The First Home Super Saver Scheme (FHSS), was set up in 2017 as a way to help first time home buyers save towards a home deposit faster through their superannuation. These voluntary contributions would be subject to the concessional tax treatment of superannuation. This currently means that they will have a lower tax of just 15% applied.

This option is more beneficial compared to the alternative of a savings account, whose contributions would come from monies already deducted income tax. And once the funds are in the savings account, would also be subject to capital gains tax for as long as they sit in the account.

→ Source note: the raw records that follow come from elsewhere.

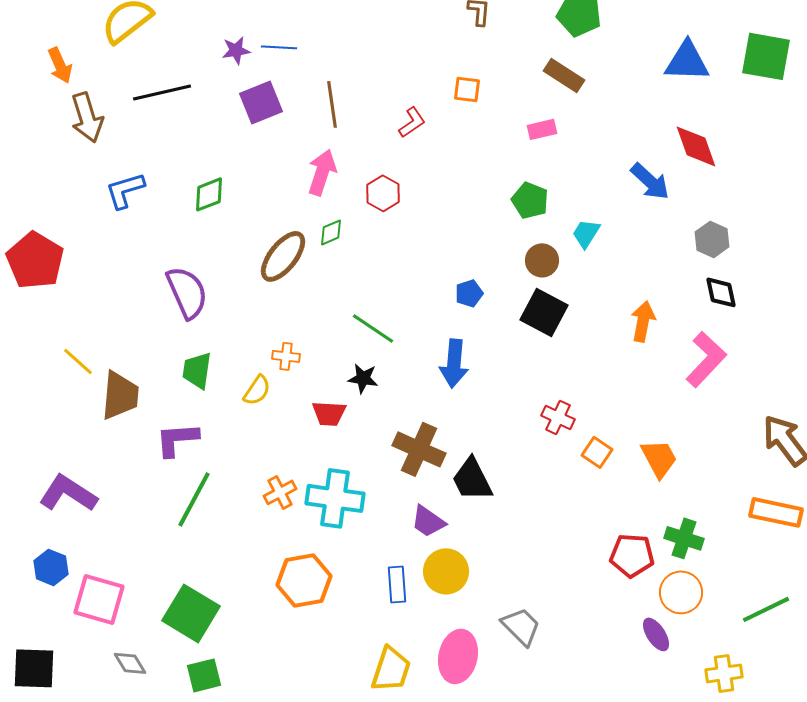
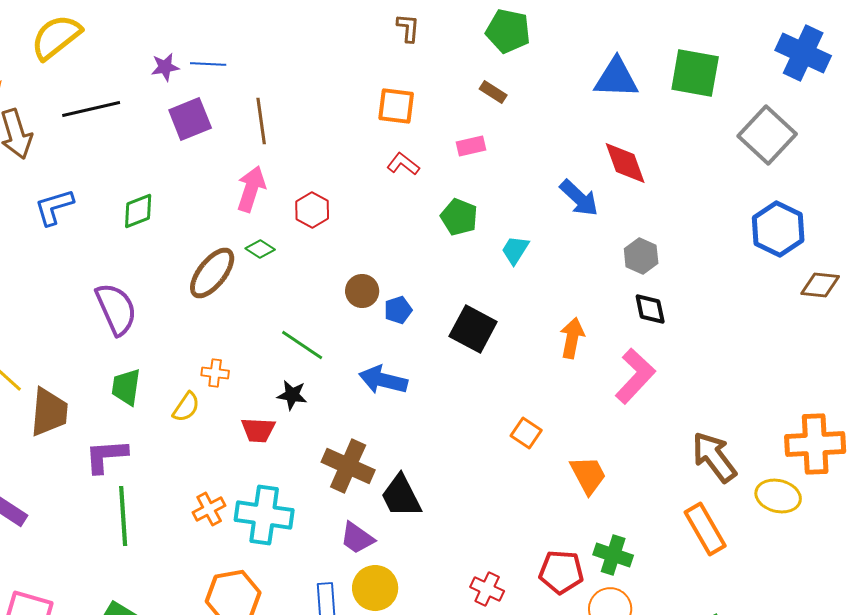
brown rectangle: (564, 75) -> (493, 92), size x0.7
orange square: (467, 89) -> (396, 106), size x1.4
red L-shape: (412, 122) -> (403, 164), moved, turned -108
green diamond: (331, 232) -> (260, 249), turned 56
brown circle: (542, 260) -> (362, 291), moved
blue arrow: (454, 363) -> (383, 380), turned 99
red cross: (558, 417) -> (487, 589), moved
orange square: (597, 452) -> (526, 433), moved
green line: (194, 499) -> (123, 516), turned -32
orange rectangle: (776, 512) -> (705, 529), turned 48

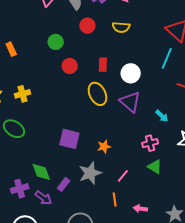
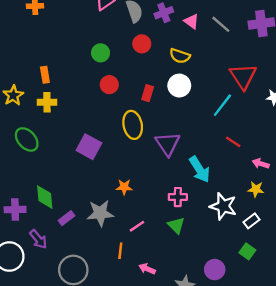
orange rectangle: (11, 49) -> (45, 75), moved
white circle: (131, 73) -> (179, 86), moved
cyan arrow: (162, 116) -> (200, 169), size x1.6
purple square: (69, 139) -> (89, 147), moved
purple arrow: (43, 198) -> (38, 239), moved

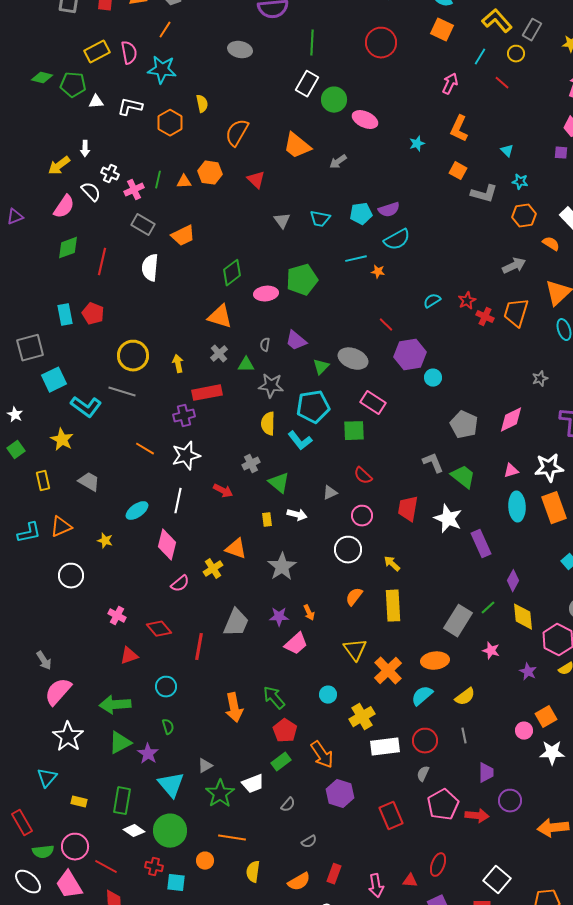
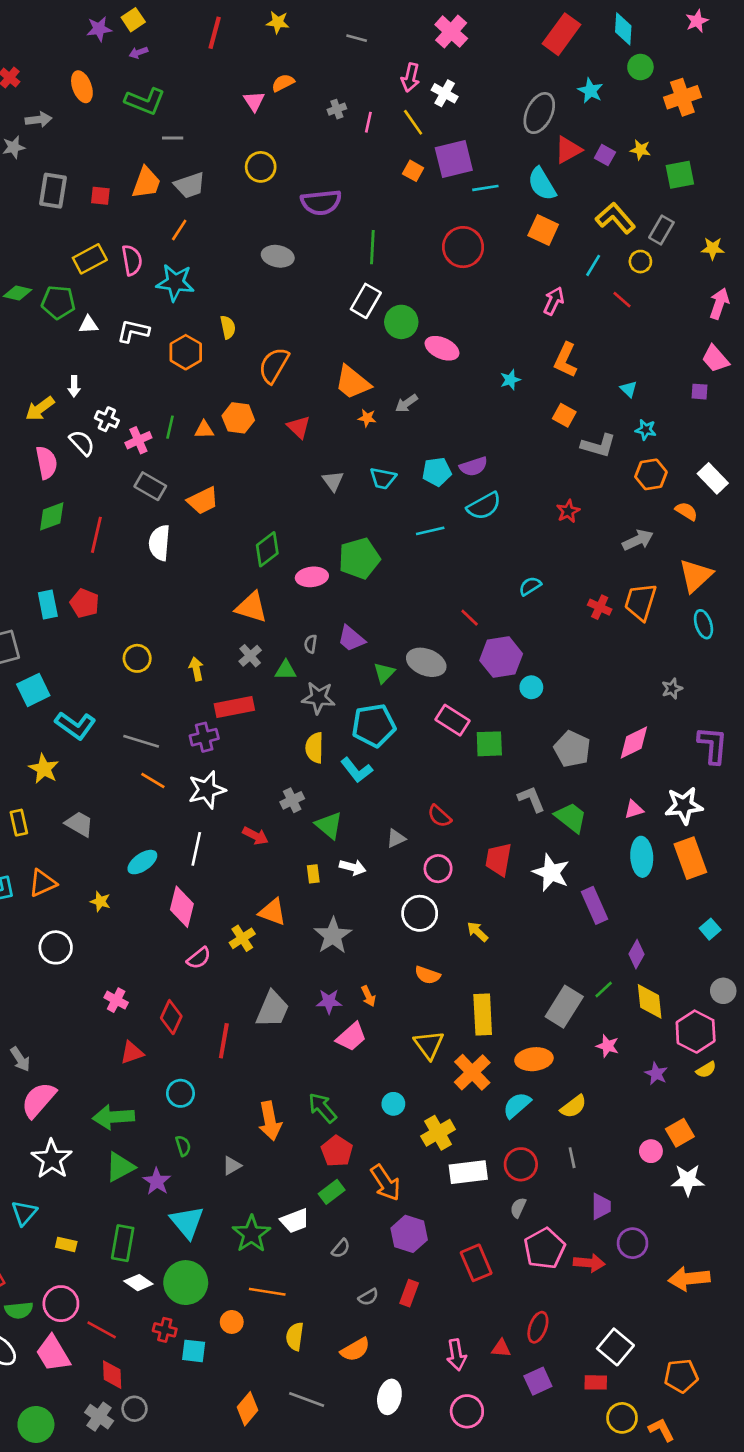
pink semicircle: (64, 207) -> (46, 463), turned -45
orange star: (378, 272) -> (367, 418), moved
red star: (467, 301) -> (568, 511), moved
yellow circle: (133, 356) -> (137, 658), size x0.7
gray line: (122, 392) -> (141, 741), moved
green square: (354, 431) -> (489, 744), moved
orange semicircle: (354, 597) -> (428, 975), turned -108
yellow rectangle: (393, 606) -> (483, 1014), moved
red diamond: (159, 629) -> (171, 1017), turned 65
gray triangle: (205, 766) -> (232, 1166), moved
red rectangle: (334, 874) -> (409, 1293), moved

A major change to the FHSS is the increase in the maximum releasable amount to $50,000 from July 2022, up from just $30,000 currently. This amount can be taken from eligible contributions made from when the scheme started in 2017. Housing experts like Arjun Paliwal of InvestorKit note that while this will boost deposits for first home buyers and the demand side of the housing market equation, longer-term priority to supporting the entry of first home buyers and reducing rents was needed.

In a bid to further aid young families looking to get on the property ladder, the government will also be reducing the eligible age at which seniors looking to downsize can opt to put the proceeds from selling their property towards their superannuation. The eligible age has been reduced from 65 years to 60 years.

This change is expected to boost the stock of larger properties better able to accommodate growing families. the government hopes more seniors in this age range will be encouraged to downsize, allowing younger families to buy these larger homes.

Changes have also been made to increase the powers of the Commissioner of Taxation in making decisions on FHSS requests. The Commissioner will also be empowered to return released funds to super if the amount has yet to be released to the individual. The returned monies are however to be considered as non-assessable and non-exempt income that does not count towards the individual’s contribution caps.

Contributors towards FHSS will also be allowed more freedom in withdrawing or amending their requests before the FHSS amount has actually been received. If they decide to withdraw their request, they will still be permitted to reapply for this release at a later date.